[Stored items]
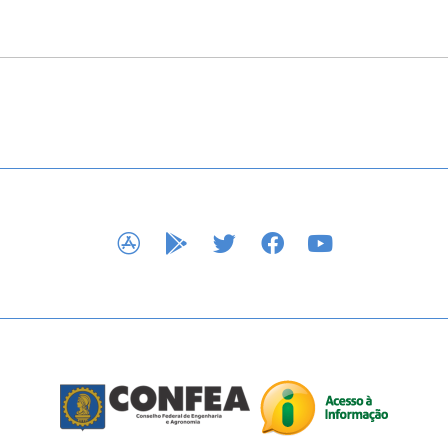
APP STORE
GOOGLE PLAY
TWITTER
FACEBOOK
YOUTUBE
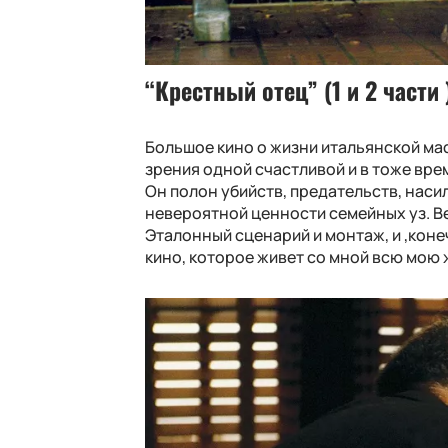
“Крестный отец” (1 и 2 части 
Большое кино о жизни итальянской маф
зрения одной счастливой и в тоже вре
Он полон убийств, предательств, насил
невероятной ценности семейных уз. В
Эталонный сценарий и монтаж, и ,коне
кино, которое живет со мной всю мою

▶ _Requirement_
Could you reproduce every entry exactly, leaving out the pictures?

▶ _Answer to this problem_
APP STORE
GOOGLE PLAY
TWITTER
FACEBOOK
YOUTUBE
“Крестный отец” (1 и 2 части 
Большое кино о жизни итальянской маф
зрения одной счастливой и в тоже вре
Он полон убийств, предательств, насил
невероятной ценности семейных уз. В
Эталонный сценарий и монтаж, и ,коне
кино, которое живет со мной всю мою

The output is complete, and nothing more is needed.